THU TREC 2002: Web Track Experiments

  • Min Zhang ,
  • Ruihua Song ,
  • Chuan Lin ,
  • Liang Ma ,
  • Zhe Jiang ,
  • Yijiang Jin ,
  • Yiqun Liu ,
  • Le Zhao ,
  • Shaoping Ma

The Eleventh Text Retrieval Conference (TREC 2002) |

Anchor text has been proofed efficient in former TREC experiments on homepage finding task[1]
and somewhat useful to ad hoc retrieval by result combination[2]. In this year, our conclusion was
consistent with formers. Besides, the use of the URL and links inside the webpage were also
observed. Again, results on training set are encouraging.
We made an assumption that a key resource is more likely to link to multiple relevant documents.
Then the out-degree of the page and the similarities of the documents the page point to were used
as the two factors for key resource selection. Experimental results were quite good, showing their
ability of finding key resource on one server.
Two site uniting (SU) approaches have been studied to select proper pages as the representation of
one server. (1) The document which has index characteristic and has a high enough similarity is
reserved as key resource. (2) Documents of the same server in result list are given different
reliability factor which is decaying by decreases of similarities.
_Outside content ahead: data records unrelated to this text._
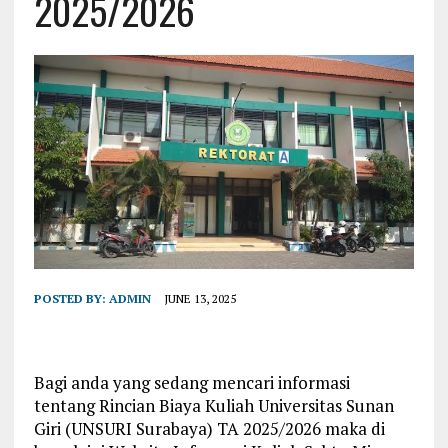
2025/2026
POSTED BY:
ADMIN
JUNE 13, 2025
Bagi anda yang sedang mencari informasi
tentang Rincian Biaya Kuliah Universitas Sunan
Giri (UNSURI Surabaya) TA 2025/2026 maka di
Both are useful for given
examples (using as training set) in this year’s Web track, especially the latter one. Better results
were got by combing SU approach and out-degree factor mentioned above to find key resource.
All the experiments we performed were run on Okapi system. There are quite a few parameters to
tune, which affect the performance greatly. Therefore, we also proposed and implemented a
genetic algorithm based dynamic parameter learning approach to all the tasks.